Baven Penton

Personal information
- Full name: Harry Baven Penton
- Date of birth: 1890
- Place of birth: Boscombe, Bournemouth, England
- Date of death: 1967 (aged 76–77)
- Place of death: Droxford, Hampshire
- Position(s): Centre forward

Youth career
- Pokesdown

Senior career*
- Years: Team / Apps / (Gls)
- Boscombe
- 1911–1912: Southampton / 13 / (3)
- 1912: Boscombe
- 1912–1913: Southampton / 1 / (0)
- 1913–1914: Boscombe
- 1914–1928: Eastleigh Athletic

= Baven Penton =

English footballer (1890–1967)

Harry Baven Penton (1890–1967) was an English professional footballer who played as a centre-forward for Southampton and Boscombe prior to the First World War.

==Playing career==
Penton was born in Boscombe, Bournemouth in early 1890 and was a prolific marksman in his minor league days, scoring 60 in one season with Pokesdown and 26 in another for Boscombe. His form attracted him to Southern League Southampton who were suffering from a lack of a suitable centre-forward, as the regular choice, Percy Prince was injured and replacement Sid Kimpton was not scoring regularly.
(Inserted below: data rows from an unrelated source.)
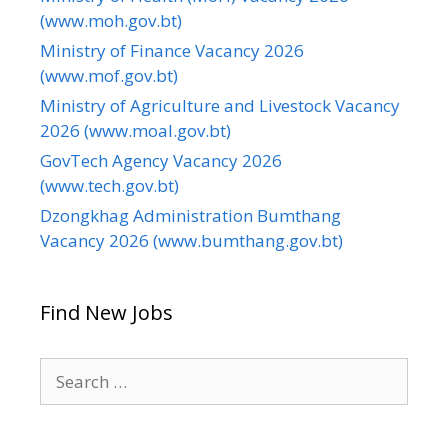
(www.moh.gov.bt)
Ministry of Finance Vacancy 2026
(www.mof.gov.bt)
Ministry of Agriculture and Livestock Vacancy
2026 (www.moal.gov.bt)
GovTech Agency Vacancy 2026
(www.tech.gov.bt)
Dzongkhag Administration Bumthang
Vacancy 2026 (www.bumthang.gov.bt)
Find New Jobs
Search
for:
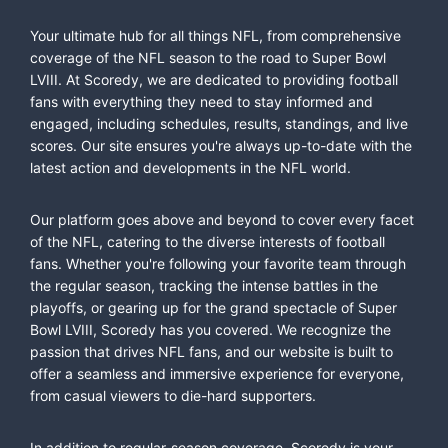
Your ultimate hub for all things NFL, from comprehensive
coverage of the NFL season to the road to Super Bowl
LVIII. At Scoredy, we are dedicated to providing football
fans with everything they need to stay informed and
engaged, including schedules, results, standings, and live
scores. Our site ensures you're always up-to-date with the
latest action and developments in the NFL world.
Our platform goes above and beyond to cover every facet
of the NFL, catering to the diverse interests of football
fans. Whether you're following your favorite team through
the regular season, tracking the intense battles in the
playoffs, or gearing up for the grand spectacle of Super
Bowl LVIII, Scoredy has you covered. We recognize the
passion that drives NFL fans, and our website is built to
offer a seamless and immersive experience for everyone,
from casual viewers to die-hard supporters.
In addition to regular-season coverage, Scoredy is your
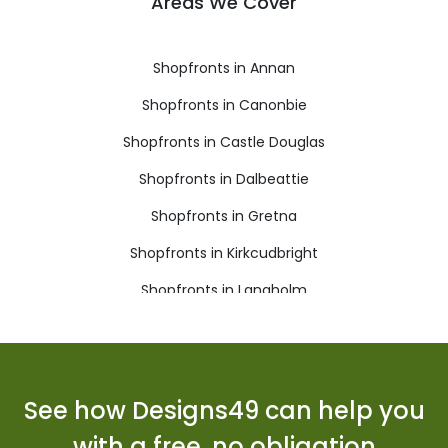
Areas We Cover
Shopfronts in Annan
Shopfronts in Canonbie
Shopfronts in Castle Douglas
Shopfronts in Dalbeattie
Shopfronts in Gretna
Shopfronts in Kirkcudbright
Shopfronts in Langholm
Shopfronts in Lockerbie
Shopfronts in Moffat
Shopfronts in Newton Stewart
See how Designs49 can help you
Shopfronts in Sanquhar
with a free, no obligation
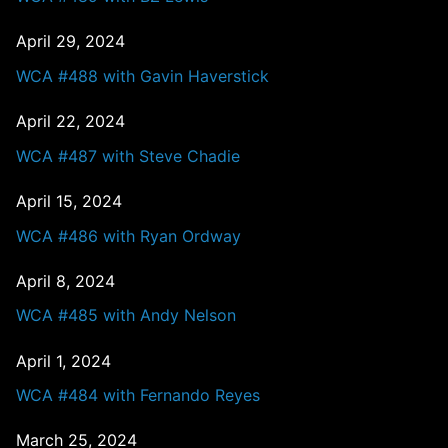
April 29, 2024
WCA #488 with Gavin Haverstick
April 22, 2024
WCA #487 with Steve Chadie
April 15, 2024
WCA #486 with Ryan Ordway
April 8, 2024
WCA #485 with Andy Nelson
April 1, 2024
WCA #484 with Fernando Reyes
March 25, 2024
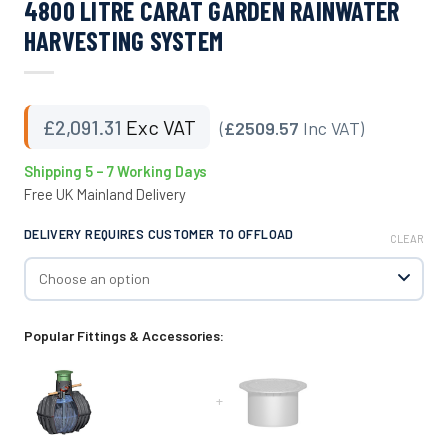
4800 LITRE CARAT GARDEN RAINWATER
HARVESTING SYSTEM
£
2,091.31
Exc VAT
(
£2509.57
Inc VAT)
Shipping 5 – 7 Working Days
Free UK Mainland Delivery
DELIVERY REQUIRES CUSTOMER TO OFFLOAD
CLEAR
Popular Fittings & Accessories:
+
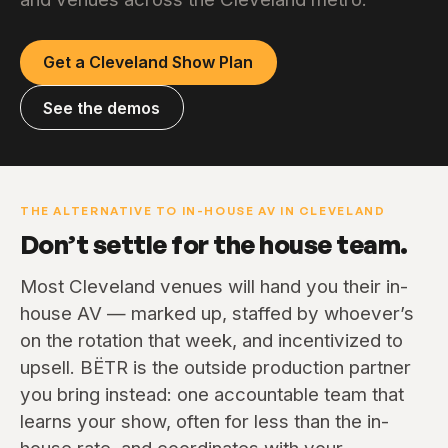
Get a Cleveland Show Plan
See the demos
THE ALTERNATIVE TO IN-HOUSE AV IN CLEVELAND
Don’t settle for the house team.
Most Cleveland venues will hand you their in-
house AV — marked up, staffed by whoever’s
on the rotation that week, and incentivized to
upsell. BËTR is the outside production partner
you bring instead: one accountable team that
learns your show, often for less than the in-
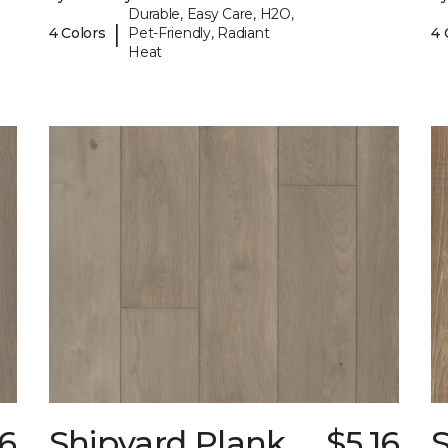
Durable, Easy Care, H2O,
|
4 Colors
Pet-Friendly, Radiant
4 
Heat
16
Shipyard Plank
$5.16
S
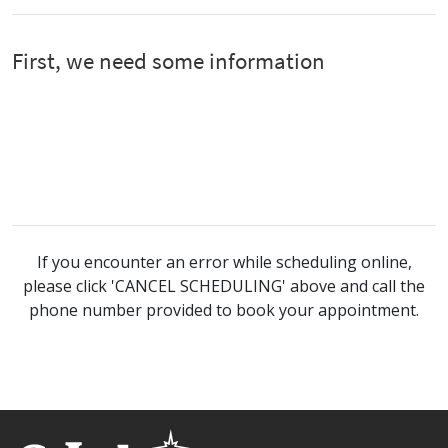
If you encounter an error while scheduling online,
please click 'CANCEL SCHEDULING' above and call the
phone number provided to book your appointment.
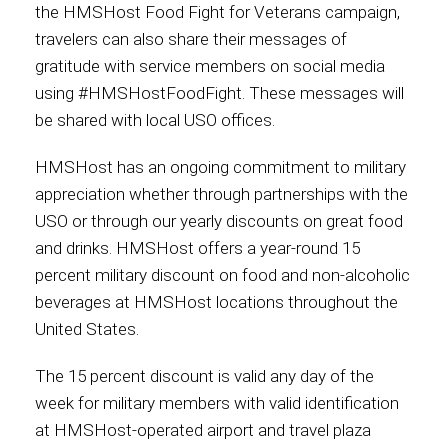
the HMSHost Food Fight for Veterans campaign,
travelers can also share their messages of
gratitude with service members on social media
using #HMSHostFoodFight. These messages will
be shared with local USO offices.
HMSHost has an ongoing commitment to military
appreciation whether through partnerships with the
USO or through our yearly discounts on great food
and drinks. HMSHost offers a year-round 15
percent military discount on food and non-alcoholic
beverages at HMSHost locations throughout the
United States.
The 15 percent discount is valid any day of the
week for military members with valid identification
at HMSHost-operated airport and travel plaza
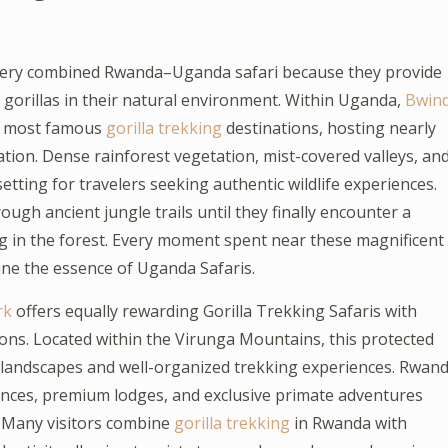
very combined Rwanda–Uganda safari because they provide
orillas in their natural environment. Within Uganda,
Bwind
’s most famous
gorilla trekking
destinations, hosting nearly
ation. Dense rainforest vegetation, mist-covered valleys, an
tting for travelers seeking authentic wildlife experiences.
ugh ancient jungle trails until they finally encounter a
ing in the forest. Every moment spent near these magnificent
ine the essence of Uganda Safaris.
rk
offers equally rewarding Gorilla Trekking Safaris with
ions. Located within the Virunga Mountains, this protected
c landscapes and well-organized trekking experiences. Rwan
stances, premium lodges, and exclusive primate adventures
s. Many visitors combine
gorilla trekking
in Rwanda with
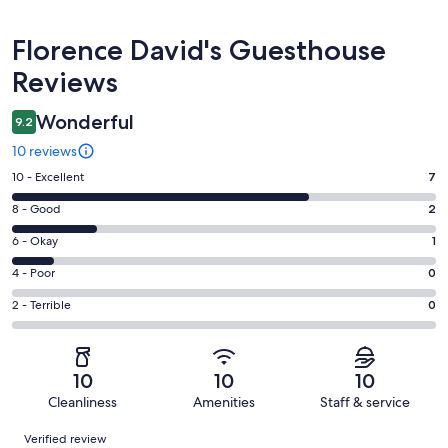
Reviews
Florence David's Guesthouse
Reviews
Wonderful
9.2
10 reviews
Rating
10 - Excellent
7
10
Rating
8 - Good
2
-
8
Excellent.
Rating
6 - Okay
1
-
7
6
Good.
Rating
4 - Poor
0
out
-
2
4
of
Okay.
Rating
2 - Terrible
0
out
-
10
1
2
of
Poor.
reviews
out
-
10
0
of
Terrible.
reviews
out
10
10
10
10
0
of
Cleanliness
Amenities
Staff & service
reviews
out
10
Reviews
of
Verified review
reviews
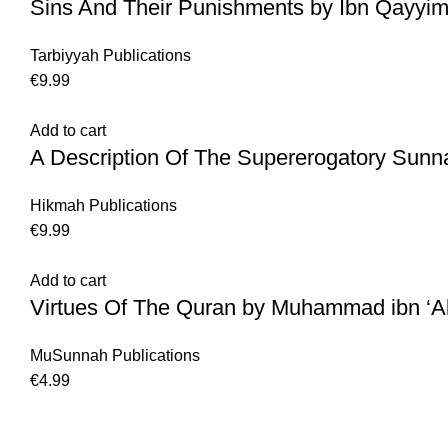
Sins And Their Punishments by Ibn Qayyim
Tarbiyyah Publications
€
9.99
Add to cart
A Description Of The Supererogatory Sunn
Hikmah Publications
€
9.99
Add to cart
Virtues Of The Quran by Muhammad ibn ‘
MuSunnah Publications
€
4.99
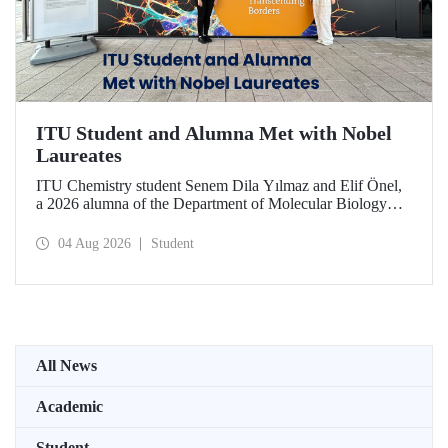
ITU Student and Alumna Met with Nobel
Laureates
ITU Chemistry student Senem Dila Yılmaz and Elif Önel,
a 2026 alumna of the Department of Molecular Biology
and Genetics, attended the 75th Lindau Nobel Laureate
Meeting with the support of TÜBİTAK 2224‑C – Grant
04 Aug 2026
Student
Program for Participation in Scientific Meetings Abroad
within the Framework of International Agreements.
All News
Academic
Student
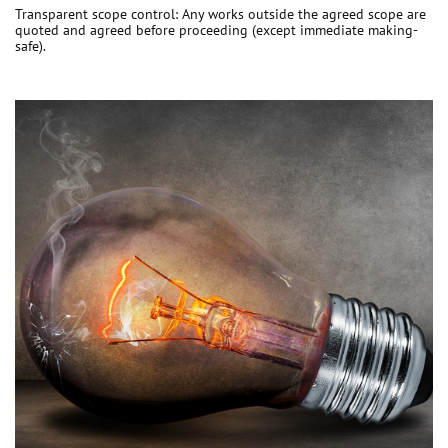
Transparent scope control:
Any works outside the agreed scope are
quoted and agreed before proceeding
(except immediate making-
safe).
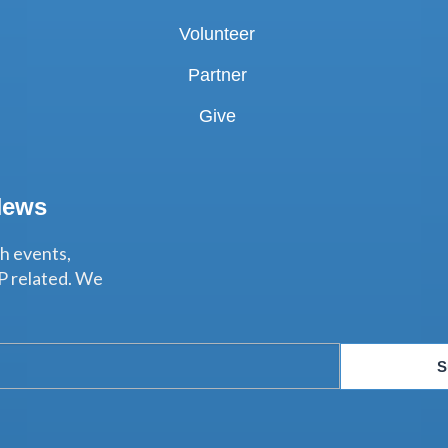
Volunteer
Partner
Give
News
th events,
P related. We
S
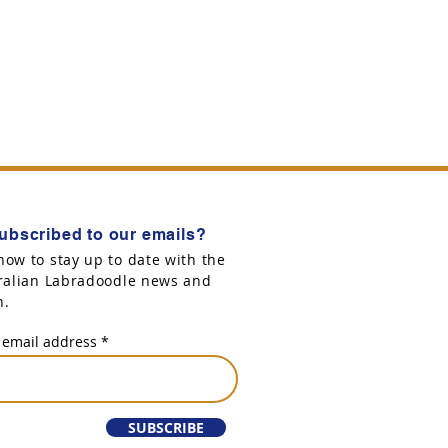
ubscribed to our emails?
now to stay up to date with the
tralian Labradoodle news and
n.
 email address
SUBSCRIBE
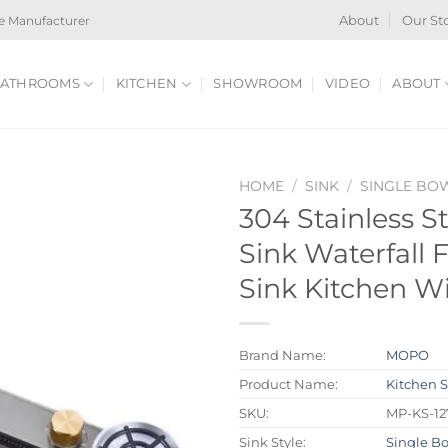
e Manufacturer
About
Our St
ATHROOMS
KITCHEN
SHOWROOM
VIDEO
ABOUT
HOME
/
SINK
/
SINGLE BO
304 Stainless S
Sink Waterfall 
Sink Kitchen W
Brand Name:
MOPO
Product Name:
Kitchen 
SKU:
MP-KS-1
Sink Style:
Single B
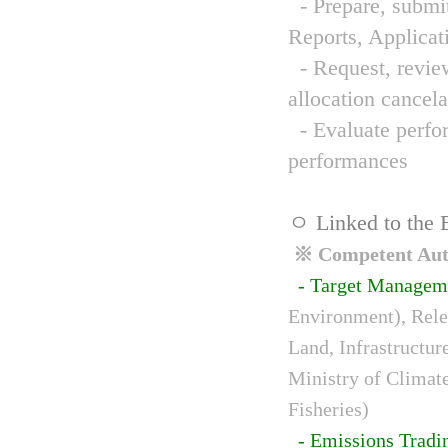
- Prepare, submit
Reports, Applicat
- Request, review
allocation cancela
- Evaluate perfor
performances
ㅇ Linked to the 
※ Competent Auth
- Target Managem
Environment), Relev
Land, Infrastructur
Ministry of Climat
Fisheries)
- Emissions Tradi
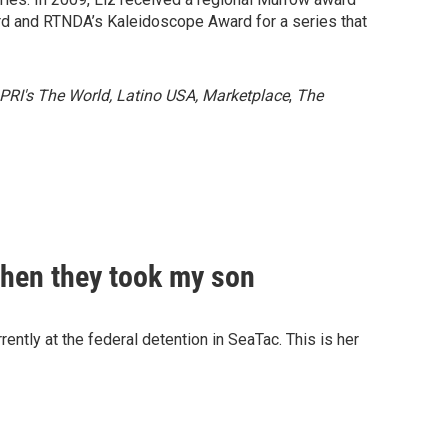
ard and RTNDA’s Kaleidoscope Award for a series that
 PRI's The World, Latino USA, Marketplace
,
The
Then they took my son
ently at the federal detention in SeaTac. This is her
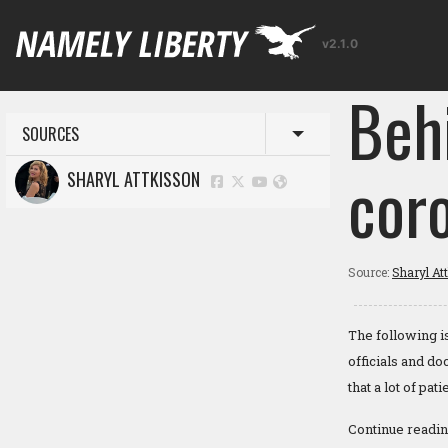
v2.1.0
Beh
SOURCES
Toggle menu
coro
SHARYL ATTKISSON
Source:
Sharyl At
The following i
officials and d
that a lot of pa
Continue readi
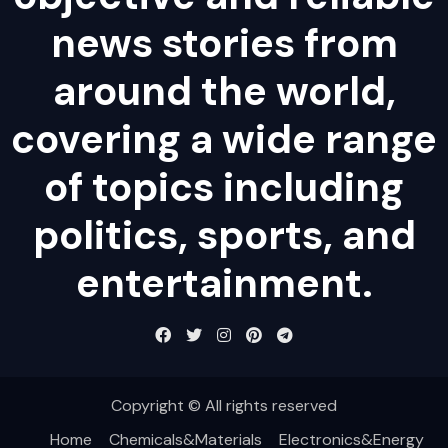
news stories from
around the world,
covering a wide range
of topics including
politics, sports, and
entertainment.
Copyright © All rights reserved
Home
Chemicals&Materials
Electronics&Energy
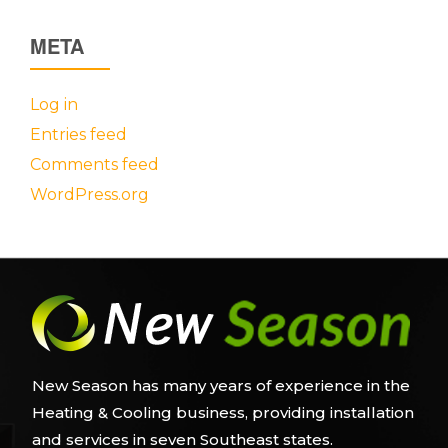
META
Log in
Entries feed
Comments feed
WordPress.org
New Season has many years of experience in the
Heating & Cooling business, providing installation
and services in seven Southeast states.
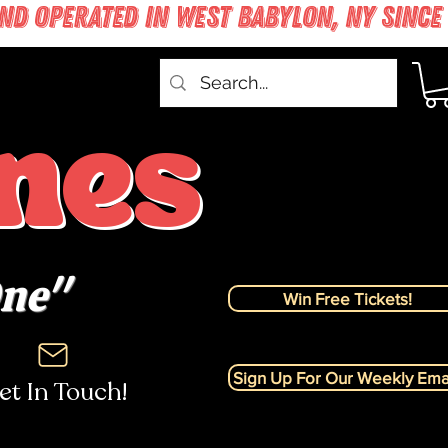
nes
One"
Win Free Tickets!
Sign Up For Our Weekly Emai
et In Touch!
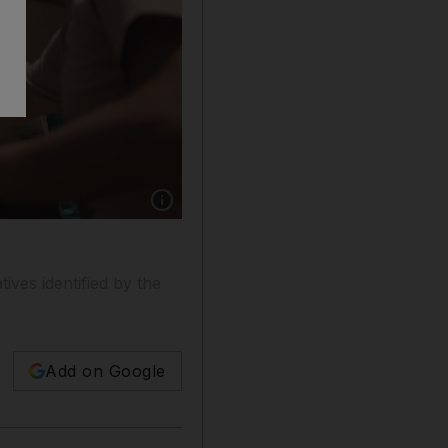
Show caption: Volunteers distribute water to l
tives identified by the
Add on Google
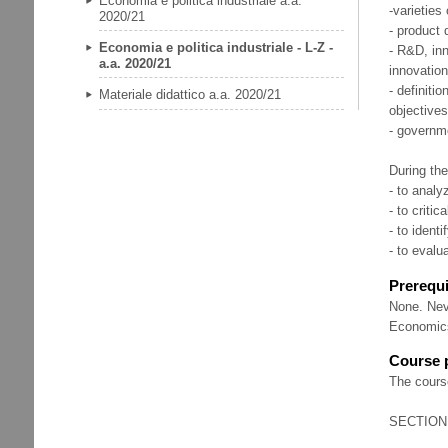
Economia e politica industriale a.a.
-varieties
2020/21
- product 
Economia e politica industriale - L-Z -
- R&D, inn
a.a. 2020/21
innovation
- definitio
Materiale didattico a.a. 2020/21
objectives
- governme
During the
- to analy
- to criti
- to ident
- to evalu
Prerequi
None. Nev
Economics
Course
The cours
SECTION 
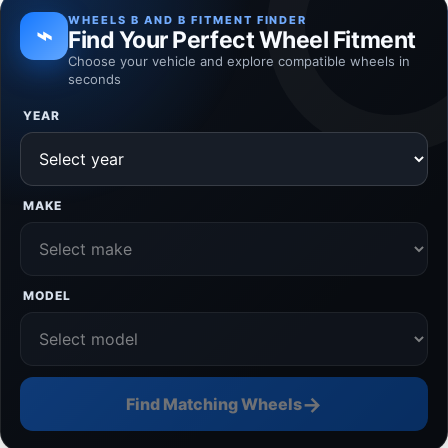
WHEELS B AND B FITMENT FINDER
⌁
Find Your Perfect Wheel Fitment
Choose your vehicle and explore compatible wheels in
seconds
YEAR
MAKE
MODEL
→
Find Matching Wheels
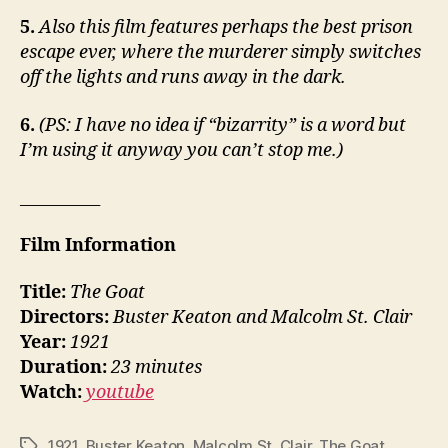
5.
Also this film features perhaps the best prison
escape ever, where the murderer simply switches
off the lights and runs away in the dark.
6.
(PS: I have no idea if “bizarrity” is a word but
I’m using it anyway you can’t stop me.)
__________
Film Information
Title:
The Goat
Directors:
Buster Keaton and Malcolm St. Clair
Year:
1921
Duration:
23 minutes
Watch:
youtube
1921
,
Buster Keaton
,
Malcolm St. Clair
,
The Goat
Tags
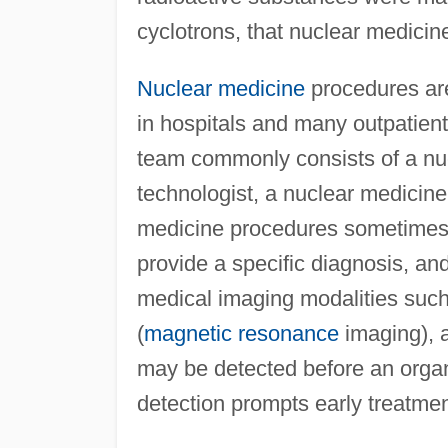
cyclotrons, that nuclear medicine
Nuclear medicine
procedures are
in hospitals and many outpatient 
team commonly consists of a nuc
technologist, a nuclear medicine
medicine procedures sometimes 
provide a specific diagnosis, an
medical imaging modalities suc
(
magnetic resonance
imaging), 
may be detected before an organ
detection prompts early treatmen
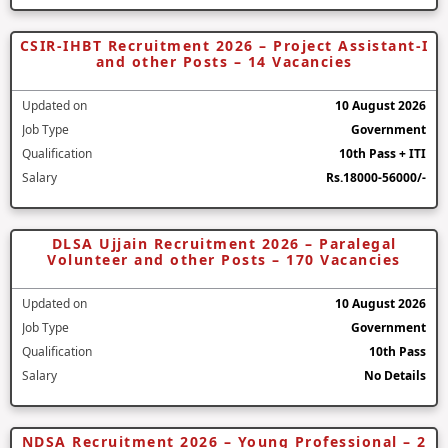
CSIR-IHBT Recruitment 2026 – Project Assistant-I
and other Posts – 14 Vacancies
Updated on
10 August 2026
Job Type
Government
Qualification
10th Pass + ITI
Salary
Rs.18000-56000/-
DLSA Ujjain Recruitment 2026 – Paralegal
Volunteer and other Posts – 170 Vacancies
Updated on
10 August 2026
Job Type
Government
Qualification
10th Pass
Salary
No Details
NDSA Recruitment 2026 – Young Professional – 2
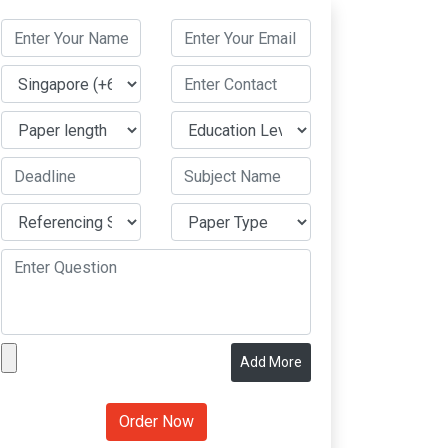
Add More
Penton moved across the New Forest in February 1911 and made his debut for Southampton at Crystal Palace on 25 February 1911, scoring in his home debut at The Dell in his next match (against Brentford). He retained his place until the end of the season, although he failed to live up to expectations with only three goals from twelve appearances. For the following season, the "Saints" signed Henry Hamilton and Penton only made one appearance, playing at inside-right in place of Archie Small on 16 September.

He returned to Boscombe in January 1912 for a fee of £10 and became their first ever professional player on a wage of 30 shillings (£1.50) per week. In September 1912 he returned to The Dell but made only one further appearance.

He once again returned across the New Forest to Boscombe, but in 1914 he joined Eastleigh Athletic where he remained until 1928, now playing as goalkeeper rather than centre-forward.